Other early field recorders of American folk music came looking to “collect” specific things.
Recorders like Cecil Sharp were specifically looking for connections between Southern Appalachian ballads and traditional English folk songs, hoping to draw a line of cultural continuity between musical traditions largely disappeared from an industrialised England, and a living tradition still clinging-on in rural Appalachia.
These folk historians, field recorders, and music enthusiasts did not say “Let’s just record everything we hear, and let others figure out where it came from”.
Even the most enlightened and sympathetic musicologists carried certain presumptions about the origins of the music they were documenting in the 1920s – whether it was the music being played and sung by “white” mountain folks, or by African-Americans.
Most of these early recorders and collectors of “black music” in particular just presumed that African-American musical traditions could – and should – be traceable back along a river with its ultimate source in Africa.
So these early recorders and collectors of “negro music” tended to focus on collecting music which THEY perceived as being distinctly “African-American music”, BECAUSE THEY HAD NO OTHER REFERENCE POINT FOR IT.

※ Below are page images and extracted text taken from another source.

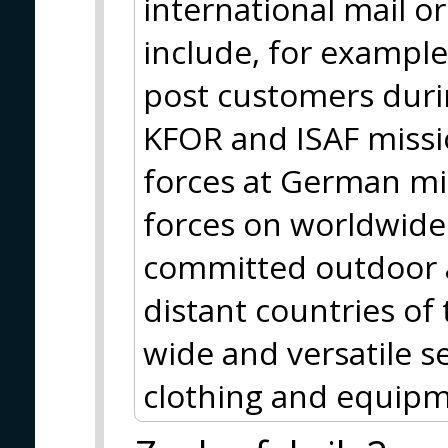
international mail o
include, for example
post customers durin
KFOR and ISAF missio
forces at German m
forces on worldwide 
committed outdoor a
distant countries of
wide and versatile se
clothing and equipm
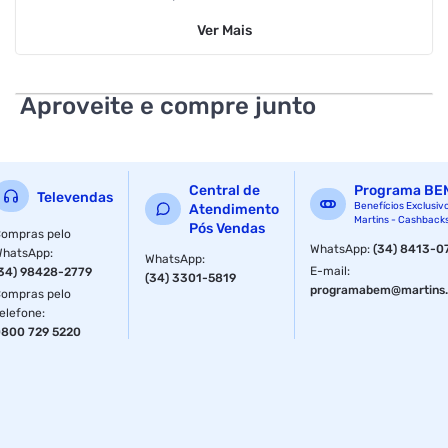
estendido e direcional de 90 graus para o swiss army knife
Ver
Mais
ultra
alimentacao : nao se aplica
Aproveite e compre junto
garantia com o fabricante : 1 ano
lan : nao se aplica
frequencia operacional : nao se aplica
Central de
Programa BE
Televendas
Benefícios Exclusiv
Atendimento
Martins - Cashback
ganho : 16dbi
Pós Vendas
ompras pelo
WhatsApp
:
(34) 8413-0
WhatsApp
:
WhatsApp
:
polarizacao : nao se aplica
E-mail
:
34) 98428-2779
(34) 3301-5819
programabem@martins.
ompras pelo
dimensao da embalagem (a / p / l) : 138.0mm / 207.0mm /
elefone
:
43.0mm
800 729 5220
ean : 810084694107
ncm : 85177190
peso do produto com embalagem : 0.45kg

This act of unconscious “curation on the hoof” is why old-time ballads were more often recorded in Appalachian homes, and the blues were more often recorded in the Deep South.
This is also how “old-time” or “hillbilly” music (later called “country” music) came to be seen solely as “white” music, with the blues seen solely as “black” music.
If early field recorders of American folk music had chosen to simply record EVERYTHING being sung by “black”, “white”, and “brown” folks, a different picture might have emerged – one in which the lines between musical genres were far more fluid and blurred, with multiple styles being sung and played by all ethnic groups.
America being America – a nation built on capitalism and a racial caste system – music soon became a marketable and controllable commodity, and musical forms had to be slotted into “racial” categories in order to be marketed to their “target audience”.
Under the American binary race system, the music of the rural hinterlands and heartlands had to be clearly divisible into a European tradition, and an African tradition.
But that’s not how music works, and has never been how music works.
*****
Let’s set aside for the time being the old-time ballads and blues laments which were being sung into a can for field recorders, and ask ourselves a question.
What would any of us – black, white, or other – sing or play into a microphone for a stranger who came asking for an old song today?
Would we sing the oldest one we knew? Our favorite? The one best suited to our own voice? The one we remembered all the verses to? The one our old fingers could pick on a banjo or guitar without stumbling?
As a child of the 60s and 70s, most of the songs I might be able to belt out today at a drunken karaoke night were written or performed by people like Sam Cooke, Waylon Jennings, or Simon and Garfunkel.
Does this say anything concrete about my ethnic background?
Of course, I have had access to far more musical variety than rural dwellers of the 1920s, but still. Did the choice of music played and sung by people – even then – really say anything concrete about their ancestry?
So let’s leave aside “party pieces”, and ask what was actually happening on the ground during the 1920s – at county fairs, at medicine shows, in dancehalls and roadhouses…
What was being played and recorded in the 1920s by less self-conscious rural people when they felt unconstrained by ethnographers or researchers?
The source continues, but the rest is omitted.